Crichton uses flashlights to create odd squiggles of light on photos of the Norway woods, an abandoned metal shop, people watching the eclipse. They suggest currents of energy or spectral presences invisible to the naked eye. Ghosts? Extraterrestrials? Who can say?
Ellis explores memory, or perhaps things coming into manifestation then disintegrating again, in “Seeds and Moons.” Here, she photographs hundreds of tiny colored spheres against a blue surface streaked with light. Step back from it and we notice the spheres form a figure that is either coming into or out of existence. And Scott Vlaun creates still-life photos from the house’s artifacts – a ball peen hammer, a mallet, a folding ruler – setting them on radiators or against various surfaces. He also shoots his parents’ scrapbooks commemorating a birth, a birthday, a wedding, etc.
CRAFTY INTENTIONS
“Marking Time” is an exhibition co-curated by artists Diana Arcadipone and Judith Schneider that features 15 Maine artists. It dwells in that liminal space between craft and art by examining the way traditional materials-based techniques of craft drive expression. It turns out to be an intriguing look at a distinction that seems to be increasingly meaningless.
Kate Chapell, for instance, is a revelation. I most often identify her as a painter of Monhegan Island scenes: rocks smoothed by streams and the sea, forest clearings and other landscape elements. But here she shows monotypes of mountains called “Mountain Time IV” and “Mountain Time V” – one of them bowing two-dimensionally toward the viewer – against paper crisscrossed with hundreds of hatch marks. It is a print as well as collage and a drawing, and its paper components qualify it as fiber art too. So, what is it (other than a visually sublime way to mark time, that is)?
Arcadipone embroiders (a materials-driven craft if there ever was one). But she does so onto Southern magnolia leaves which she frames, changing our perception of what utilitarian uses embroidery once solely served.
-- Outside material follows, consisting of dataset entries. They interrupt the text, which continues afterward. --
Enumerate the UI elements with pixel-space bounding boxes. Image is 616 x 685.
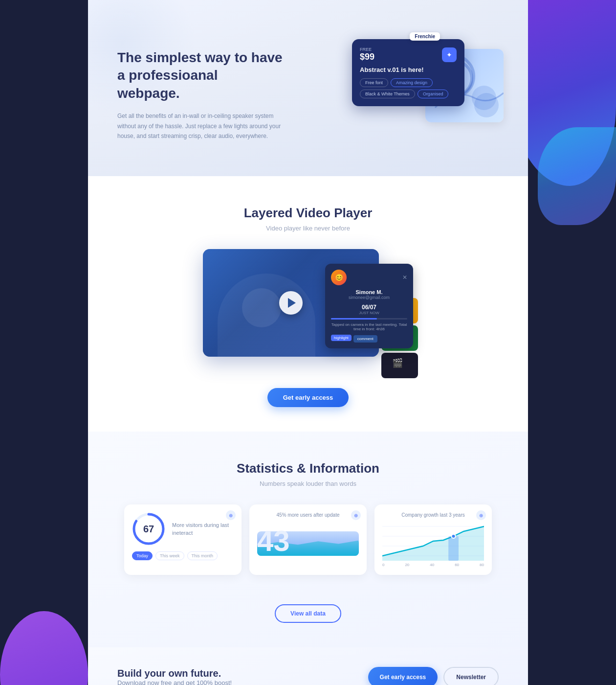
cta-primary-button[interactable]: Get early access (368, 667, 438, 685)
hero-text: The simplest way to have a professioanal… (117, 39, 284, 141)
stats-subtitle: Numbers speak louder than words (117, 480, 499, 487)
card-icon: ✦ (442, 47, 457, 62)
voc-comment-btn[interactable]: comment (353, 335, 377, 342)
stat-tabs: Today This week This month (132, 551, 234, 560)
voc-date-label: JUST NOW (331, 311, 407, 315)
card-title: Abstract v.01 is here! (360, 66, 457, 73)
tag-free-font: Free font (360, 78, 388, 87)
voc-email: simonee@gmail.com (331, 295, 407, 300)
cta-text: Build your own future. Download now free… (117, 668, 232, 685)
video-section-title: Layered Video Player (117, 206, 499, 221)
stats-grid: ⊕ 67 More visitors during last ineteract (117, 504, 499, 575)
video-section-subtitle: Video player like never before (117, 225, 499, 232)
cta-section: Build your own future. Download now free… (88, 647, 528, 685)
card-price-label: FREE (360, 47, 374, 52)
voc-close[interactable]: ✕ (402, 274, 407, 281)
thumb-3[interactable] (381, 353, 418, 378)
tag-amazing-design: Amazing design (391, 78, 433, 87)
video-overlay-card: 😊 ✕ Simone M. simonee@gmail.com 06/07 JU… (325, 264, 413, 348)
stat-card-users: ⊕ 45% more users after update 43 (249, 504, 367, 575)
stats-title: Statistics & Information (117, 461, 499, 476)
cta-title: Build your own future. (117, 668, 232, 679)
circle-number: 67 (143, 524, 154, 535)
stats-section: Statistics & Information Numbers speak l… (88, 432, 528, 647)
voc-date: 06/07 (331, 304, 407, 311)
play-button[interactable] (279, 291, 303, 315)
hero-card-main: Frenchie FREE $99 ✦ Abstract v.01 is her… (352, 39, 464, 106)
hero-section: The simplest way to have a professioanal… (88, 0, 528, 176)
stat-tab-week[interactable]: This week (155, 551, 184, 560)
view-all-button[interactable]: View all data (275, 604, 341, 623)
early-access-button[interactable]: Get early access (267, 388, 349, 407)
card-tags: Free font Amazing design Black & White T… (360, 78, 457, 98)
stat-tab-month[interactable]: This month (187, 551, 218, 560)
circle-container: 67 (132, 512, 165, 546)
svg-rect-8 (448, 536, 459, 561)
stat-card-label-3: Company growth last 3 years (382, 512, 484, 518)
cta-secondary-button[interactable]: Newsletter (443, 667, 499, 685)
stat-card-label-2: 45% more users after update (257, 512, 359, 518)
tag-organised: Organised (418, 90, 449, 98)
stat-card-icon-1: ⊕ (226, 510, 236, 520)
stat-text-1: More visitors during last ineteract (172, 521, 234, 537)
big-number: 43 (257, 526, 290, 556)
cta-subtitle: Download now free and get 100% boost! (117, 679, 232, 685)
stat-card-icon-2: ⊕ (351, 510, 361, 520)
tag-bw-themes: Black & White Themes (360, 90, 415, 98)
video-section: Layered Video Player Video player like n… (88, 176, 528, 432)
voc-name: Simone M. (331, 289, 407, 295)
cta-buttons: Get early access Newsletter (368, 667, 499, 685)
stat-tab-today[interactable]: Today (132, 551, 153, 560)
voc-avatar: 😊 (331, 270, 347, 285)
stat-card-growth: ⊕ Company growth last 3 years (374, 504, 492, 575)
stat-card-visitors: ⊕ 67 More visitors during last ineteract (124, 504, 242, 575)
svg-point-9 (451, 534, 455, 538)
hero-cards: Frenchie FREE $99 ✦ Abstract v.01 is her… (352, 39, 499, 147)
stat-card-icon-3: ⊕ (476, 510, 486, 520)
card-price: $99 (360, 52, 374, 62)
big-number-overlay: 43 (257, 522, 359, 556)
circular-stat: 67 More visitors during last ineteract (132, 512, 234, 546)
hero-title: The simplest way to have a professioanal… (117, 49, 284, 102)
video-container: 😊 ✕ Simone M. simonee@gmail.com 06/07 JU… (203, 249, 413, 357)
card-freechie-label: Frenchie (410, 32, 440, 41)
line-chart (382, 522, 484, 561)
voc-highlight: highlight (331, 335, 352, 341)
hero-description: Get all the benefits of an in-wall or in… (117, 111, 284, 141)
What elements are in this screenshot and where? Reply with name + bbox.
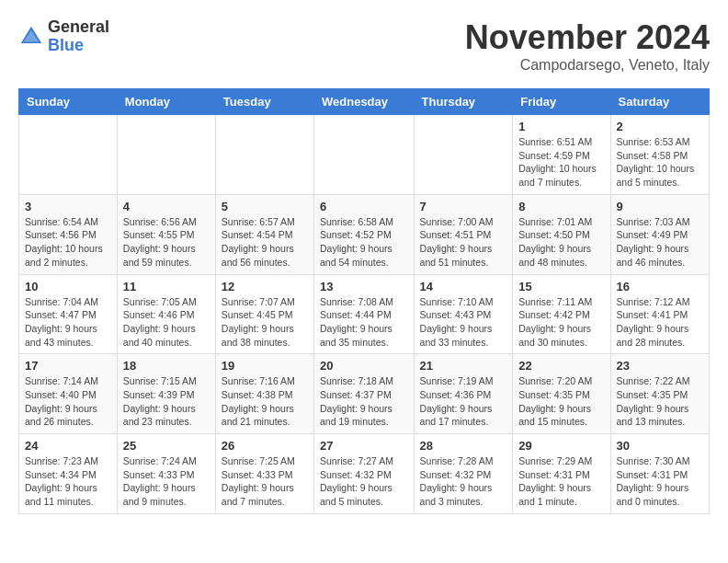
day-number: 21 <box>420 359 507 373</box>
day-number: 14 <box>420 280 507 293</box>
logo: General Blue <box>18 18 109 55</box>
day-info: Sunrise: 7:23 AM Sunset: 4:34 PM Dayligh… <box>25 454 111 509</box>
day-info: Sunrise: 7:22 AM Sunset: 4:35 PM Dayligh… <box>617 374 703 429</box>
calendar-cell: 25Sunrise: 7:24 AM Sunset: 4:33 PM Dayli… <box>117 434 215 514</box>
day-number: 2 <box>617 120 703 133</box>
calendar-cell <box>19 115 118 195</box>
calendar-cell: 13Sunrise: 7:08 AM Sunset: 4:44 PM Dayli… <box>314 274 415 354</box>
day-number: 4 <box>123 200 210 213</box>
day-number: 19 <box>222 359 308 373</box>
calendar-cell <box>215 115 313 195</box>
day-info: Sunrise: 7:29 AM Sunset: 4:31 PM Dayligh… <box>518 454 604 509</box>
day-number: 6 <box>320 200 408 213</box>
calendar-header-row: SundayMondayTuesdayWednesdayThursdayFrid… <box>19 89 710 115</box>
day-info: Sunrise: 7:18 AM Sunset: 4:37 PM Dayligh… <box>320 374 408 429</box>
day-info: Sunrise: 7:03 AM Sunset: 4:49 PM Dayligh… <box>617 215 703 270</box>
day-number: 22 <box>518 359 604 373</box>
day-info: Sunrise: 7:07 AM Sunset: 4:45 PM Dayligh… <box>222 295 308 350</box>
calendar-cell: 22Sunrise: 7:20 AM Sunset: 4:35 PM Dayli… <box>513 354 610 434</box>
day-number: 1 <box>518 120 604 133</box>
title-section: November 2024 Campodarsego, Veneto, Ital… <box>465 18 710 74</box>
day-number: 9 <box>617 200 703 213</box>
day-info: Sunrise: 7:16 AM Sunset: 4:38 PM Dayligh… <box>222 374 308 429</box>
calendar-cell: 1Sunrise: 6:51 AM Sunset: 4:59 PM Daylig… <box>513 115 610 195</box>
calendar-cell: 3Sunrise: 6:54 AM Sunset: 4:56 PM Daylig… <box>19 194 118 274</box>
calendar-week-3: 10Sunrise: 7:04 AM Sunset: 4:47 PM Dayli… <box>19 274 710 354</box>
calendar-cell <box>414 115 513 195</box>
weekday-header-tuesday: Tuesday <box>215 89 313 115</box>
day-info: Sunrise: 7:04 AM Sunset: 4:47 PM Dayligh… <box>25 295 111 350</box>
day-info: Sunrise: 6:54 AM Sunset: 4:56 PM Dayligh… <box>25 215 111 270</box>
day-number: 13 <box>320 280 408 293</box>
calendar-cell: 2Sunrise: 6:53 AM Sunset: 4:58 PM Daylig… <box>610 115 709 195</box>
calendar-cell: 21Sunrise: 7:19 AM Sunset: 4:36 PM Dayli… <box>414 354 513 434</box>
day-info: Sunrise: 6:51 AM Sunset: 4:59 PM Dayligh… <box>518 135 604 190</box>
calendar-cell: 20Sunrise: 7:18 AM Sunset: 4:37 PM Dayli… <box>314 354 415 434</box>
weekday-header-monday: Monday <box>117 89 215 115</box>
calendar-week-5: 24Sunrise: 7:23 AM Sunset: 4:34 PM Dayli… <box>19 434 710 514</box>
day-info: Sunrise: 7:15 AM Sunset: 4:39 PM Dayligh… <box>123 374 210 429</box>
calendar-week-4: 17Sunrise: 7:14 AM Sunset: 4:40 PM Dayli… <box>19 354 710 434</box>
logo-text: General Blue <box>48 18 109 55</box>
calendar-cell: 30Sunrise: 7:30 AM Sunset: 4:31 PM Dayli… <box>610 434 709 514</box>
day-number: 8 <box>518 200 604 213</box>
calendar-cell: 15Sunrise: 7:11 AM Sunset: 4:42 PM Dayli… <box>513 274 610 354</box>
calendar-cell: 7Sunrise: 7:00 AM Sunset: 4:51 PM Daylig… <box>414 194 513 274</box>
day-info: Sunrise: 6:53 AM Sunset: 4:58 PM Dayligh… <box>617 135 703 190</box>
day-number: 18 <box>123 359 210 373</box>
day-number: 23 <box>617 359 703 373</box>
weekday-header-sunday: Sunday <box>19 89 118 115</box>
day-number: 30 <box>617 439 703 453</box>
calendar-cell: 19Sunrise: 7:16 AM Sunset: 4:38 PM Dayli… <box>215 354 313 434</box>
day-number: 15 <box>518 280 604 293</box>
calendar-cell: 6Sunrise: 6:58 AM Sunset: 4:52 PM Daylig… <box>314 194 415 274</box>
calendar-cell: 12Sunrise: 7:07 AM Sunset: 4:45 PM Dayli… <box>215 274 313 354</box>
day-info: Sunrise: 6:57 AM Sunset: 4:54 PM Dayligh… <box>222 215 308 270</box>
day-number: 10 <box>25 280 111 293</box>
calendar-cell: 29Sunrise: 7:29 AM Sunset: 4:31 PM Dayli… <box>513 434 610 514</box>
day-number: 24 <box>25 439 111 453</box>
calendar-cell: 5Sunrise: 6:57 AM Sunset: 4:54 PM Daylig… <box>215 194 313 274</box>
day-info: Sunrise: 7:24 AM Sunset: 4:33 PM Dayligh… <box>123 454 210 509</box>
day-info: Sunrise: 7:20 AM Sunset: 4:35 PM Dayligh… <box>518 374 604 429</box>
weekday-header-friday: Friday <box>513 89 610 115</box>
calendar-cell: 26Sunrise: 7:25 AM Sunset: 4:33 PM Dayli… <box>215 434 313 514</box>
day-info: Sunrise: 7:11 AM Sunset: 4:42 PM Dayligh… <box>518 295 604 350</box>
calendar-cell: 17Sunrise: 7:14 AM Sunset: 4:40 PM Dayli… <box>19 354 118 434</box>
day-number: 29 <box>518 439 604 453</box>
calendar-cell: 28Sunrise: 7:28 AM Sunset: 4:32 PM Dayli… <box>414 434 513 514</box>
day-number: 20 <box>320 359 408 373</box>
day-info: Sunrise: 6:56 AM Sunset: 4:55 PM Dayligh… <box>123 215 210 270</box>
logo-general-text: General <box>48 18 109 37</box>
calendar-cell: 10Sunrise: 7:04 AM Sunset: 4:47 PM Dayli… <box>19 274 118 354</box>
day-number: 26 <box>222 439 308 453</box>
day-info: Sunrise: 7:30 AM Sunset: 4:31 PM Dayligh… <box>617 454 703 509</box>
calendar-cell: 4Sunrise: 6:56 AM Sunset: 4:55 PM Daylig… <box>117 194 215 274</box>
day-info: Sunrise: 7:25 AM Sunset: 4:33 PM Dayligh… <box>222 454 308 509</box>
weekday-header-thursday: Thursday <box>414 89 513 115</box>
calendar-cell: 11Sunrise: 7:05 AM Sunset: 4:46 PM Dayli… <box>117 274 215 354</box>
calendar-cell: 23Sunrise: 7:22 AM Sunset: 4:35 PM Dayli… <box>610 354 709 434</box>
day-info: Sunrise: 7:19 AM Sunset: 4:36 PM Dayligh… <box>420 374 507 429</box>
day-info: Sunrise: 7:00 AM Sunset: 4:51 PM Dayligh… <box>420 215 507 270</box>
day-info: Sunrise: 7:14 AM Sunset: 4:40 PM Dayligh… <box>25 374 111 429</box>
calendar-week-1: 1Sunrise: 6:51 AM Sunset: 4:59 PM Daylig… <box>19 115 710 195</box>
calendar-cell: 8Sunrise: 7:01 AM Sunset: 4:50 PM Daylig… <box>513 194 610 274</box>
weekday-header-saturday: Saturday <box>610 89 709 115</box>
day-number: 11 <box>123 280 210 293</box>
calendar-cell <box>117 115 215 195</box>
logo-icon <box>18 24 44 50</box>
day-number: 27 <box>320 439 408 453</box>
day-info: Sunrise: 7:10 AM Sunset: 4:43 PM Dayligh… <box>420 295 507 350</box>
calendar-cell: 9Sunrise: 7:03 AM Sunset: 4:49 PM Daylig… <box>610 194 709 274</box>
calendar-cell: 24Sunrise: 7:23 AM Sunset: 4:34 PM Dayli… <box>19 434 118 514</box>
location-title: Campodarsego, Veneto, Italy <box>465 57 710 74</box>
month-title: November 2024 <box>465 18 710 57</box>
day-info: Sunrise: 6:58 AM Sunset: 4:52 PM Dayligh… <box>320 215 408 270</box>
day-info: Sunrise: 7:08 AM Sunset: 4:44 PM Dayligh… <box>320 295 408 350</box>
day-info: Sunrise: 7:05 AM Sunset: 4:46 PM Dayligh… <box>123 295 210 350</box>
day-number: 12 <box>222 280 308 293</box>
day-number: 5 <box>222 200 308 213</box>
calendar-cell <box>314 115 415 195</box>
page-header: General Blue November 2024 Campodarsego,… <box>18 18 710 74</box>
And what happens when wood sculptor Don Best collaborates with vitreous glass mosaic artist Judy Mayberry? How can we classify (for those who like pigeonholing things) their “Mosaic Sticks.” Sculpture? Craft? Hybrid?
Part of the exhibition’s pleasures is seeing how creatively mounted it is. Jessyca Broekman’s handmade books sit atop stacks of bound copies of the Advertiser Democrat. Christina Watka’s glazed clay shards flutter across exposed slats and studs of the carriage house walls. Jonathan Mess’ sculptures of reclaimed ceramics sit atop a sheet of wavy corrugated plastic. Don Best’s carved-wood “Bird with a View” – a bird atop a cat atop a dog that is like a folksy version of Maurizio Cattelan’s taxidermy animal pyramids – stands on the working turntable that once allowed carriage to be easy turned to exit again.
There’s terrific work here, but it’s also a lot of fun.